At this point, we should try to get a clear picture of what ESG advocates hope to achieve. But because there are so many different people in the ESG movement with differing priorities and values, it will be difficult to nail down any simple or universal goals. Still, we must do the best we can to understand where ESG advocates want to take us.

While ESG advocates have a wide range of environmental goals, one goal dominates: combatting climate change. Well over half of the targets, disclosure requirements, regulations, and cost of the environmental piece of ESG comes from the goal of reducing greenhouse gas emissions. The problem of climate change dominates the environmental criteria because it is universal – everyone contributes, and everyone is affected – and because it more easily lends itself to metrics.

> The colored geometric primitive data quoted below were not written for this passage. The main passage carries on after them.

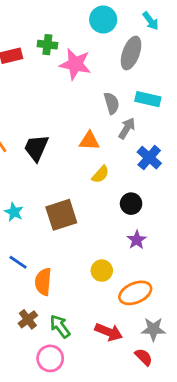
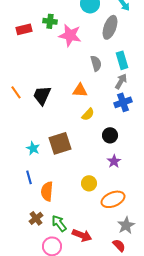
cyan rectangle: (148, 99) -> (122, 60), turned 60
gray arrow: (127, 128) -> (121, 81), moved
blue cross: (149, 158) -> (123, 102), turned 30
cyan star: (14, 212) -> (33, 148), moved
blue line: (18, 262) -> (29, 177), turned 40
gray star: (153, 329) -> (126, 225), turned -30
red arrow: (109, 332) -> (82, 235), moved

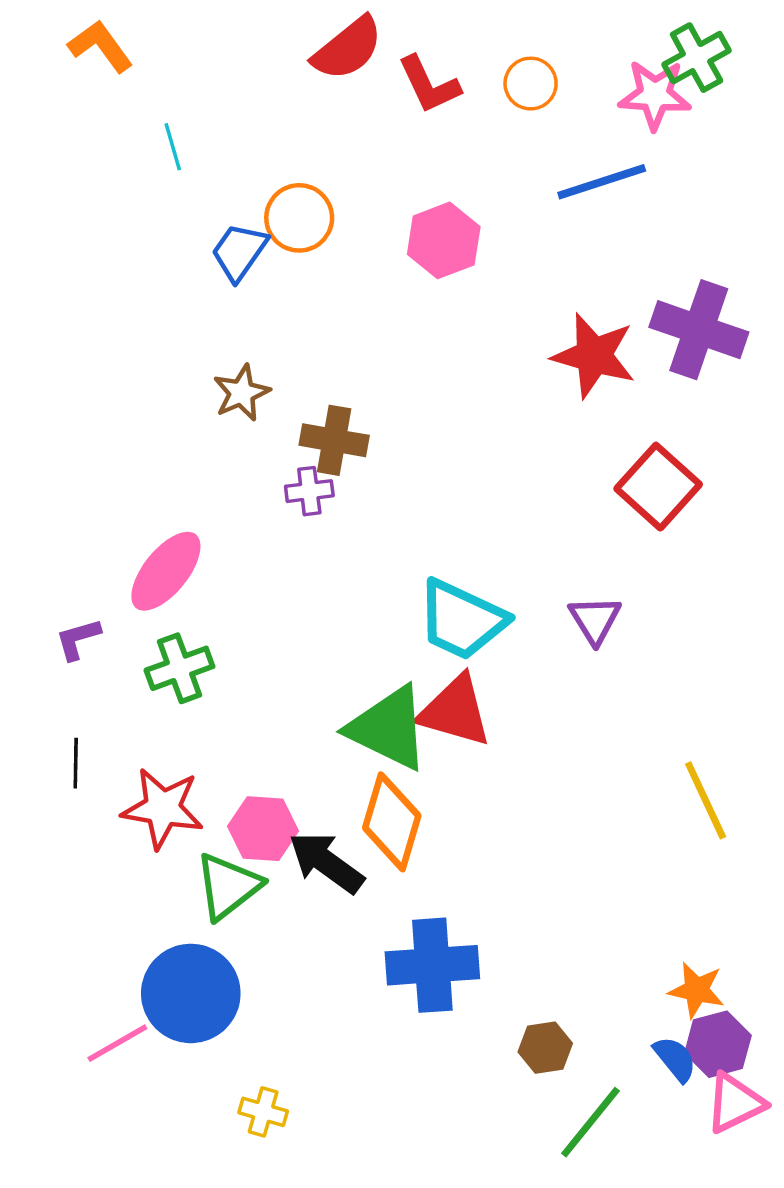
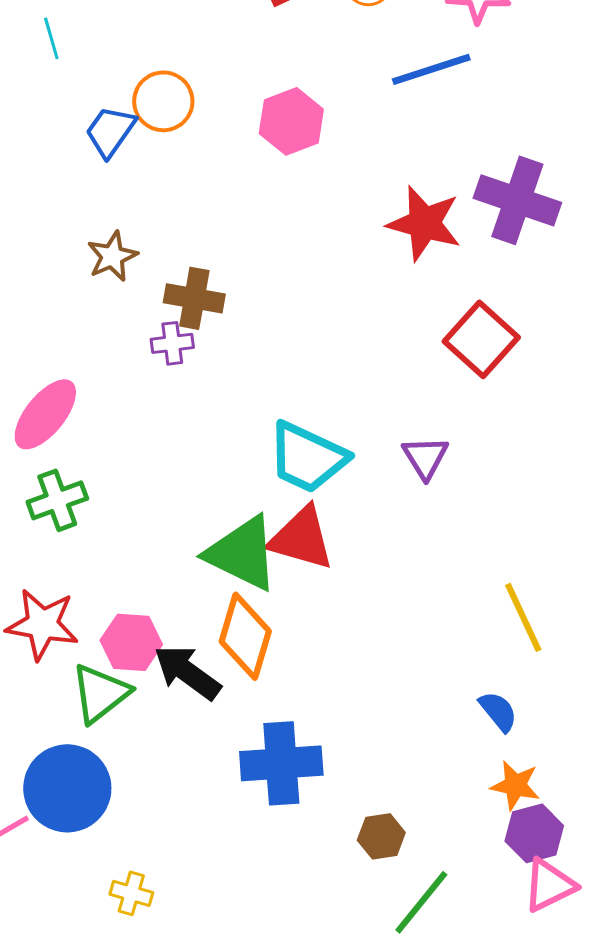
blue semicircle: (675, 1059) -> (498, 711), moved

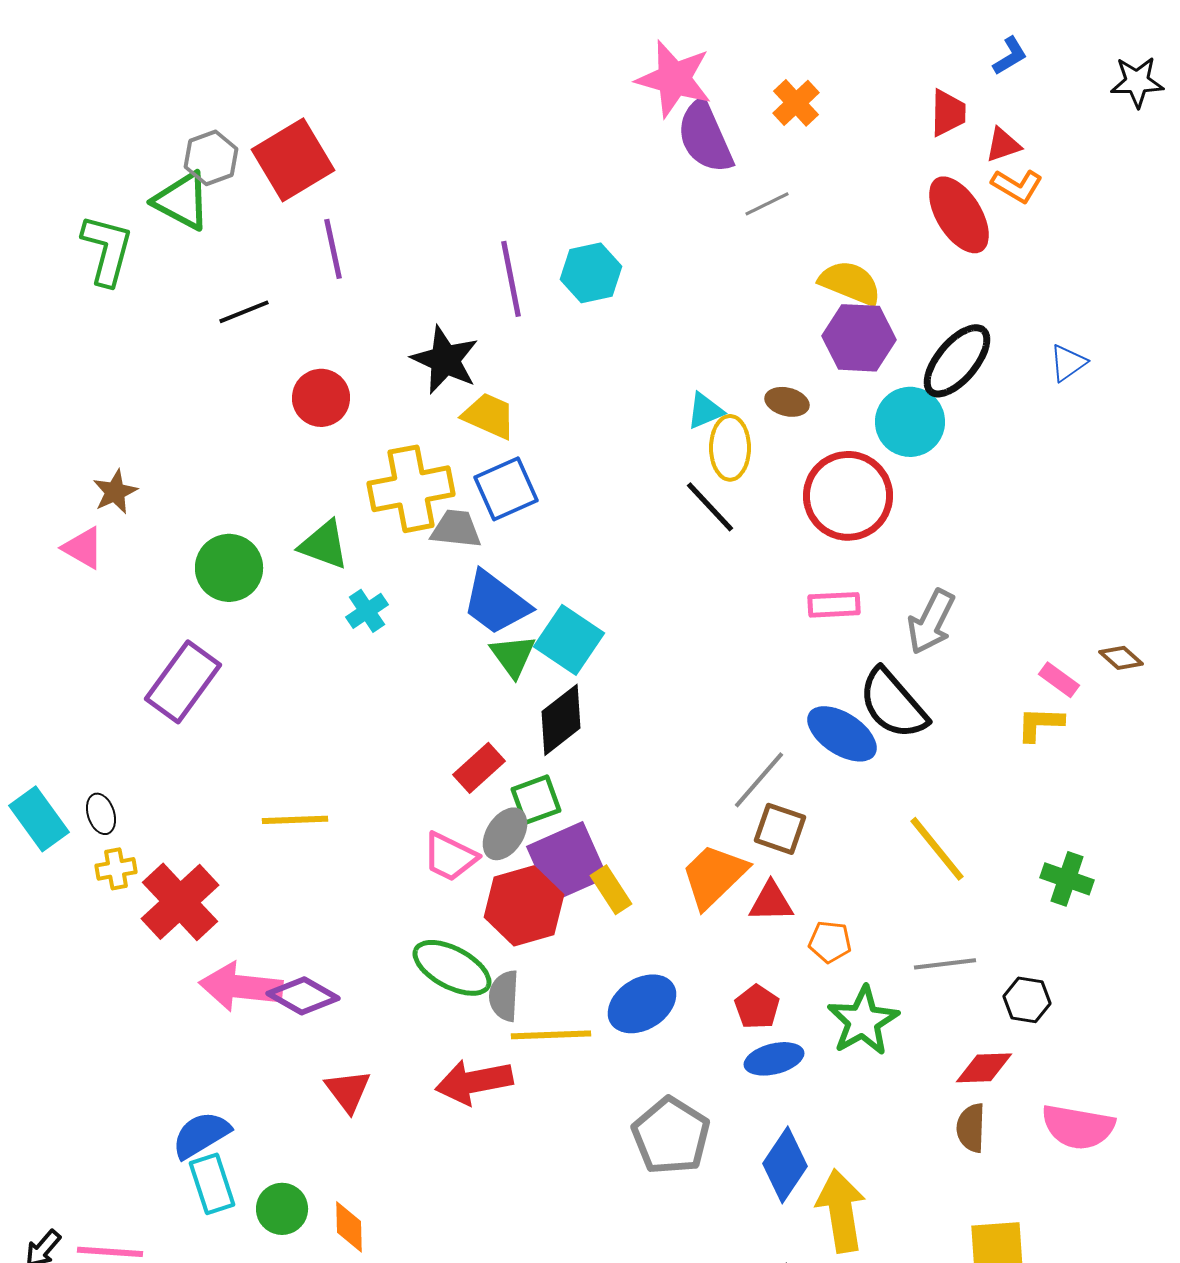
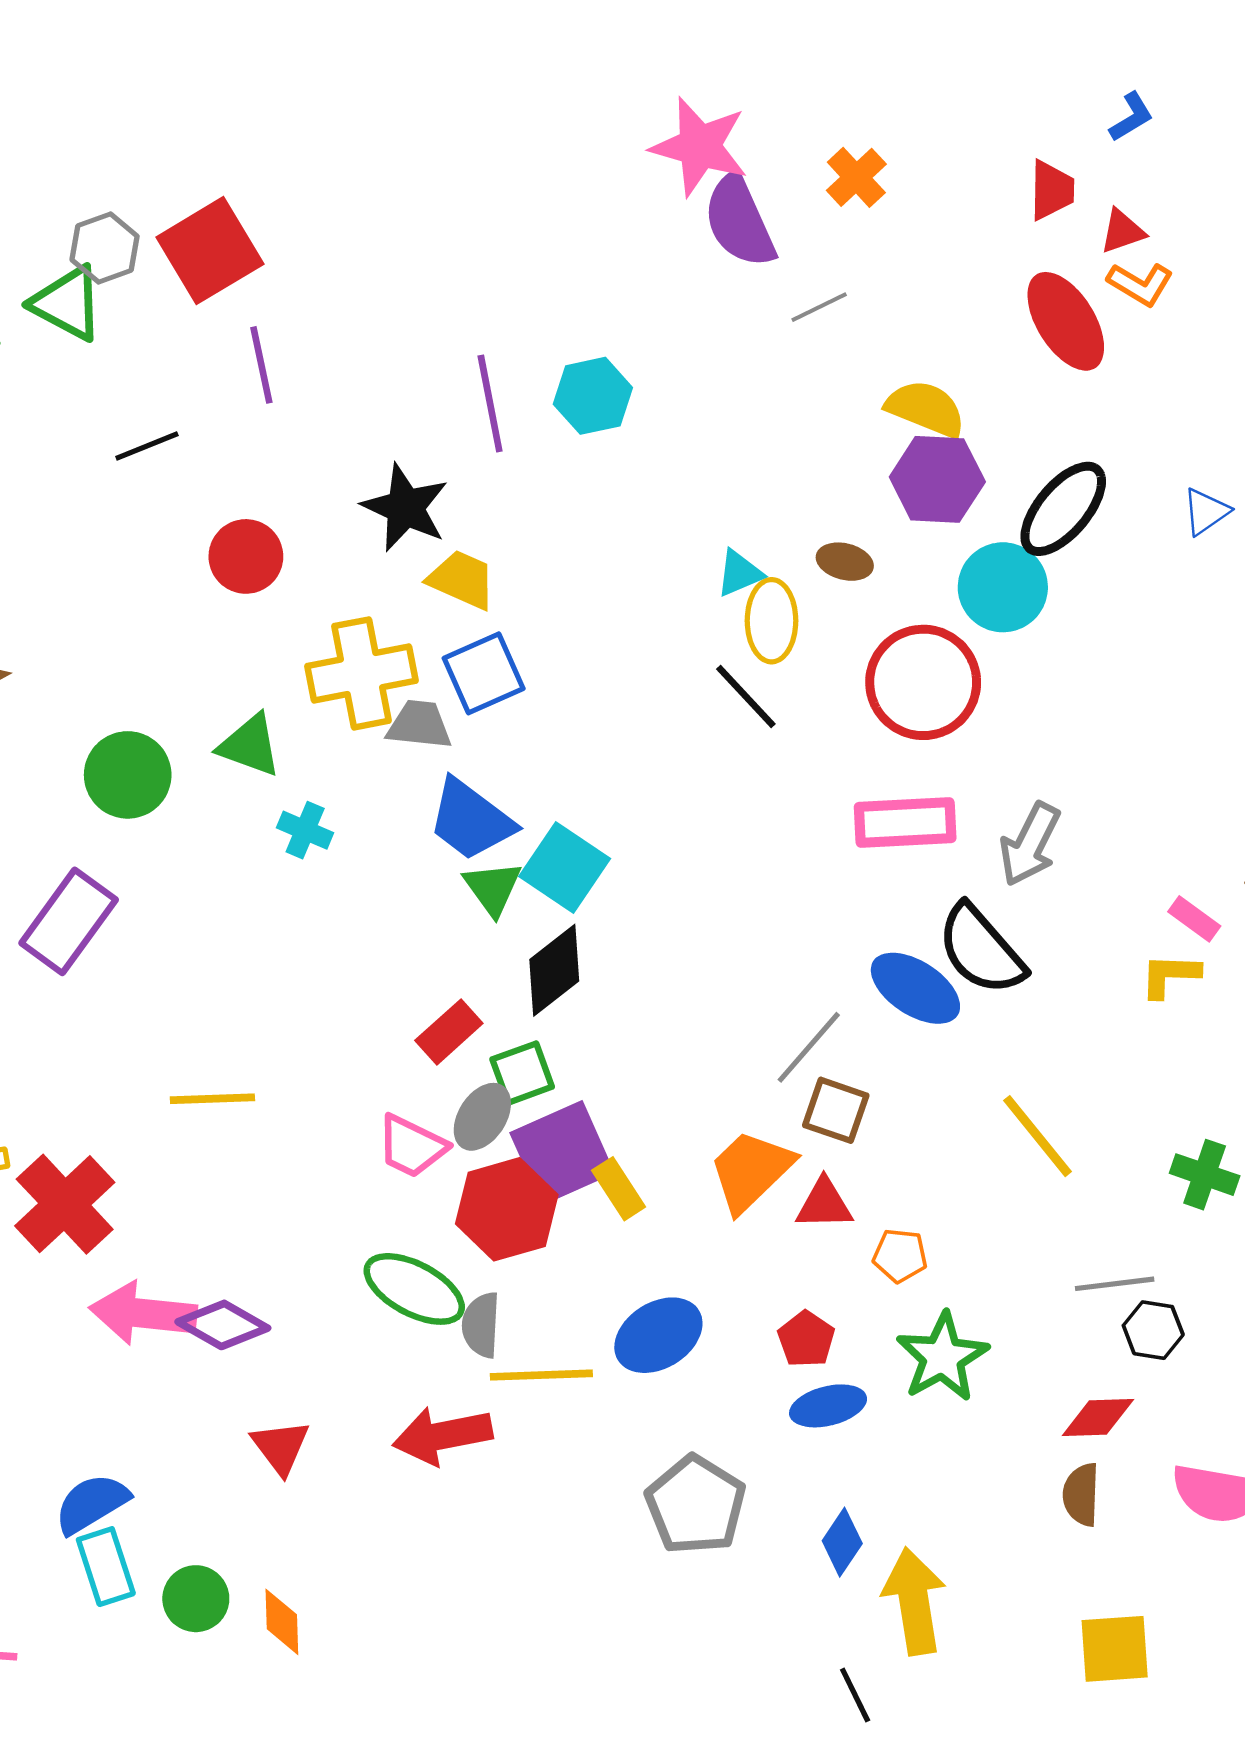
pink rectangle: (834, 605) -> (905, 822), size x1.5
cyan cross: (367, 611) -> (305, 830), turned -33
gray line: (945, 964) -> (1115, 1284), moved
blue diamond: (785, 1165) -> (842, 1542), size x0.7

Global warming has the clearest and most universal goal: reduce greenhouse gas emissions. The quantity of reduction varies some by organization and industry, but every target involves one of these key metrics:

2030 – The Paris Agreement in 2015 set a fifteen-year benchmark. Given IPCC models and predictions, a variety of emissions reduction targets were set for 2030. The argument made by ESG advocates is twofold. First, it will be harder to slow or stop global warming the longer we wait to act. Second, the downside of global warming increases dramatically as the temperature rises. The 2023 Emissions Gap Report by the UN Environment Program, for example, claims that extreme weather events will happen more frequently the warmer the planet gets.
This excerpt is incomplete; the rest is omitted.